#### [Input]
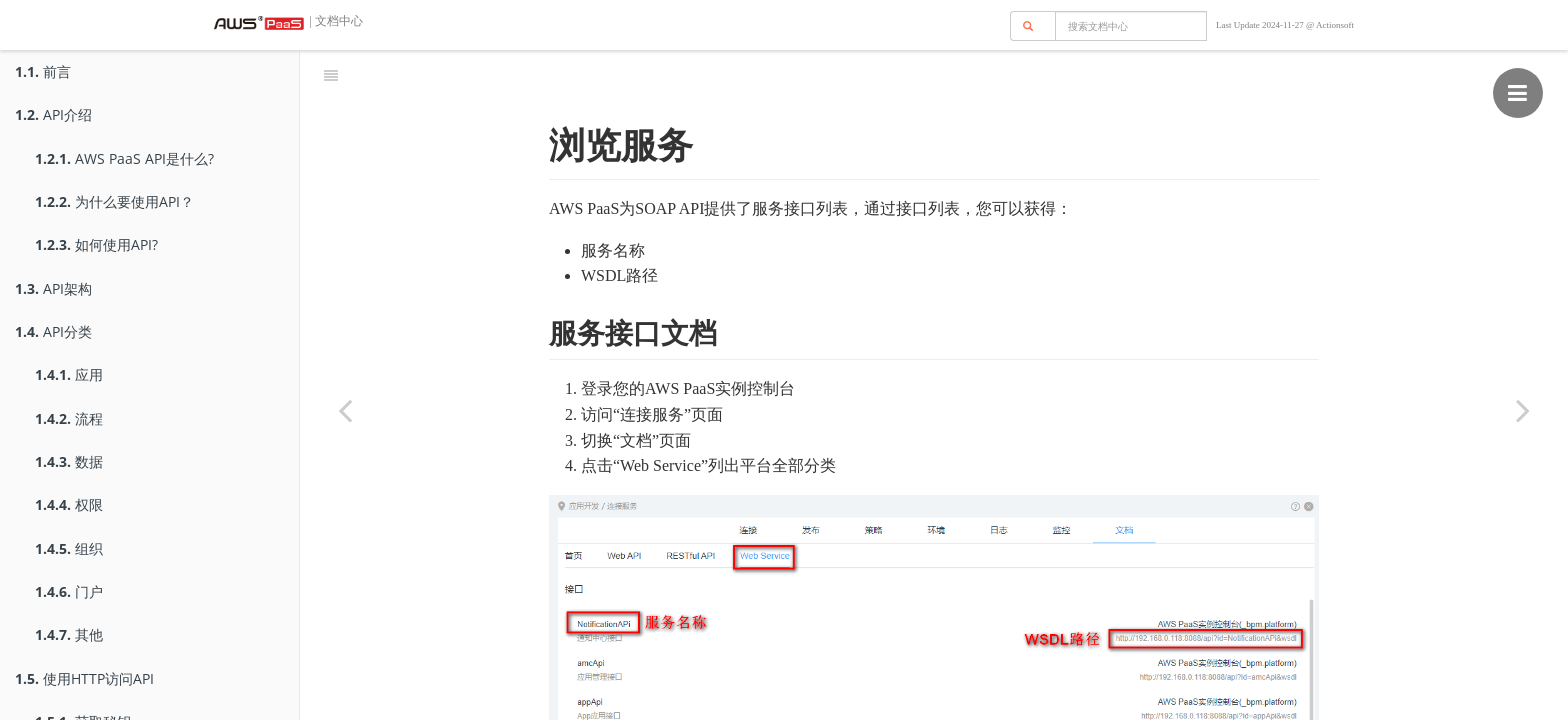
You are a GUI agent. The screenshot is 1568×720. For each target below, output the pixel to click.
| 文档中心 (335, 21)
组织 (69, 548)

--

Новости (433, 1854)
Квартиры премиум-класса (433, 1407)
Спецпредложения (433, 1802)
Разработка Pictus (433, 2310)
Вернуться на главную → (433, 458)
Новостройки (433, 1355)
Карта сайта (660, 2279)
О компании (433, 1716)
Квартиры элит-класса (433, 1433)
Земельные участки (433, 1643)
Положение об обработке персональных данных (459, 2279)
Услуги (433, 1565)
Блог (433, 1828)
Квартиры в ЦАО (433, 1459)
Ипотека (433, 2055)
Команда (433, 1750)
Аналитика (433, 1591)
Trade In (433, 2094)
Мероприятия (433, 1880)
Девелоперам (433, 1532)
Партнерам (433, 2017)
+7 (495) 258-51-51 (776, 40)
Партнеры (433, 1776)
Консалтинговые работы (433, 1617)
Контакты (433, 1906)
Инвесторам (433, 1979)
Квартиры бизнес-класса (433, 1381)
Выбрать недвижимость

---

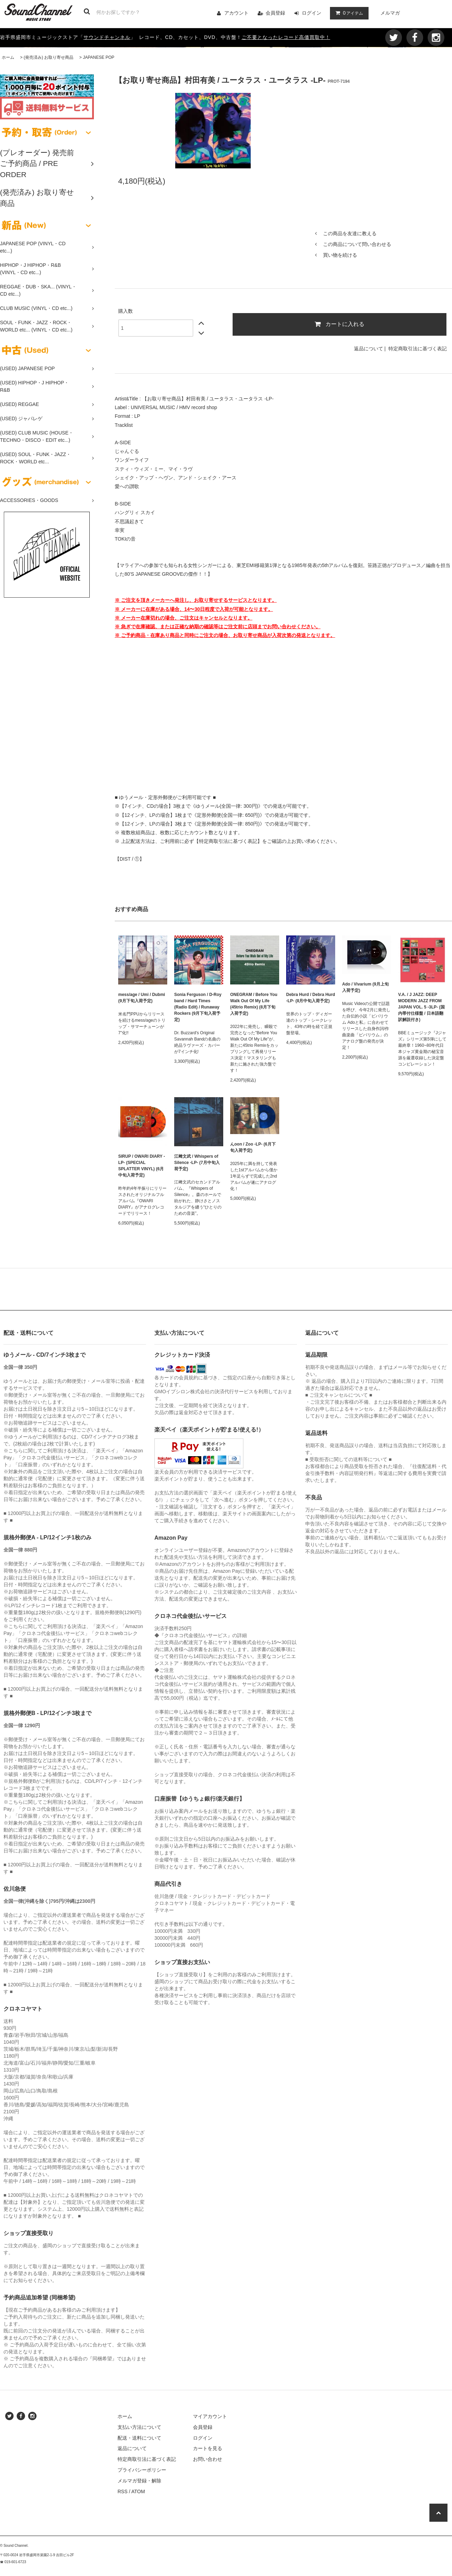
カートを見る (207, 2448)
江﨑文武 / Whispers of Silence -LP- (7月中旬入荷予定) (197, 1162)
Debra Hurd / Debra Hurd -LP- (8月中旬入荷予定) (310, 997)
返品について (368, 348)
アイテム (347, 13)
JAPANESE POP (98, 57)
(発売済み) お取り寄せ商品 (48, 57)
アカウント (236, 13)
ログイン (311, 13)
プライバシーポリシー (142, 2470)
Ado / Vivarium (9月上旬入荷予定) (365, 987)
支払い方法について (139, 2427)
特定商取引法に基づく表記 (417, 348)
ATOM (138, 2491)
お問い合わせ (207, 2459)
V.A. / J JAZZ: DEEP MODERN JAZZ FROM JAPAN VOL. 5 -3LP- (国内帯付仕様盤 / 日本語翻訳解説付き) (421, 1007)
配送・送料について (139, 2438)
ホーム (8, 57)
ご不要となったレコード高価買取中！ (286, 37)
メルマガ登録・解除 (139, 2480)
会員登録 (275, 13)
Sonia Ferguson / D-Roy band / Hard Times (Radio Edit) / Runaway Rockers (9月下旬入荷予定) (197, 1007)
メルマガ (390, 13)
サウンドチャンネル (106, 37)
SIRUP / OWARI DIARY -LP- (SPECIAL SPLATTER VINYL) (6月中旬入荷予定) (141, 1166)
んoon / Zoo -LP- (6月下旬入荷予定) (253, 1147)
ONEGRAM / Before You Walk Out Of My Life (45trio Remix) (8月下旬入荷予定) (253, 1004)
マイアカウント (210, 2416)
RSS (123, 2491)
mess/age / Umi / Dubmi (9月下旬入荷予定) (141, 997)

#### [What is needed]
Each line in the entries above, starting at the line with "V.A. / J JAZZ: DEEP" and ending at the line with "mess/age / Umi / Dubmi (9月下旬入荷予定) (141, 997)", is to be printed exactly, and only those lines.

#### [Response to this exercise]
V.A. / J JAZZ: DEEP MODERN JAZZ FROM JAPAN VOL. 5 -3LP- (国内帯付仕様盤 / 日本語翻訳解説付き) (421, 1007)
配送・送料について (139, 2438)
ホーム (8, 57)
ご不要となったレコード高価買取中！ (286, 37)
メルマガ登録・解除 (139, 2480)
会員登録 (275, 13)
Sonia Ferguson / D-Roy band / Hard Times (Radio Edit) / Runaway Rockers (9月下旬入荷予定) (197, 1007)
メルマガ (390, 13)
サウンドチャンネル (106, 37)
SIRUP / OWARI DIARY -LP- (SPECIAL SPLATTER VINYL) (6月中旬入荷予定) (141, 1166)
んoon / Zoo -LP- (6月下旬入荷予定) (253, 1147)
ONEGRAM / Before You Walk Out Of My Life (45trio Remix) (8月下旬入荷予定) (253, 1004)
マイアカウント (210, 2416)
RSS (123, 2491)
mess/age / Umi / Dubmi (9月下旬入荷予定) (141, 997)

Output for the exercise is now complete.